Exelar, Seifer, Keldoron, even Trask and his bladedancers, had all leapt to the ground and engaged the raiding party while I was helping the others to board. A quick glance showed my two things: My companions were holding their own, and there were no additional drow forces in evidence (which likely helped the first observation). Lazarus had pinioned two of the shunned to the flagstones with spear-sized arrows, but was now being overrun by brackish swarms of spiders that spilled from their innards. Kroenen’s men largely had the driders in hand on one side and Keldoron the same on the other. Exelar, Seifer, and Kroenen were taking on the metallic spider and it’s pilot.
From my left, a crackling electric beam arced from the ship to masked drow. A glance showed Nathaniel standing at the rail, Wulfgar at his side. Seizing on the opportunity, I also struck at her with shadow. Sparks arced across her mask to her mount and shadows struck at her neck, but both dissipated quickly and she turned from the attackers in front of her to the ship. She raised a hand, there was a flash, and a ray of sickly green energy lanced out toward Nathaniel.
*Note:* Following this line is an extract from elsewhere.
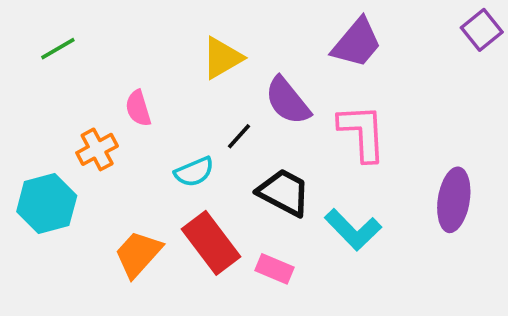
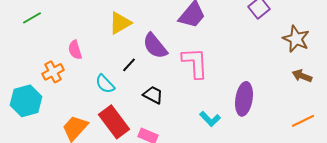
cyan semicircle: (194, 172) -> (105, 84), turned 70
black trapezoid: (284, 192) -> (153, 95), size x0.7
cyan L-shape: (353, 230) -> (210, 119), moved, size x0.7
As the ray raced forward, Wulfgar shoved Nathaniel down and was struck. The light around him inverted, for a moment it seemed as though one could see his bones, then it returned to the days overcast, and Wulfgar was gone. Only wisps of fine dust were left behind, that blew away in the wind.
The others assaulted the clockwork spider with renewed vigor and I took the opportunity to shadow step out to the combat. Seifer managed to sever the last section of one of the spiders legs. Though it appeared to be regenerating, it was enough to cause the automaton to stumble. Combined with a strike from Exelar, the priestess was thrown off balance and unseated. I lashed out with forward kick, forcing her back through the metal legs, towards Seifer, who promptly lashed out with the pommel of his sword knocked her unconscious. As soon as she hit the ground, the spider went inert, as well.
Taking a breath and a look around, we had triumphed. Lazarus was covered in spider bites and leaned heavily on his bow, but he still stood. The rest were in various stages of health, but none appeared poisoned, somehow. Leaning down and checking the drow for a pulse, I confirmed that she still lived. Nathaniel appeared unbidden and began plucking items off of her, muttering various magical phrases for each. As he went to pull off her piwafi, I held him back a moment. The clasp holding it in place was a house insignia. Removing it, I turned it over in my hands and felt a rise of trepidation. Whoever this was, she was related to Xar’eth. The insignia was of House Teken’und.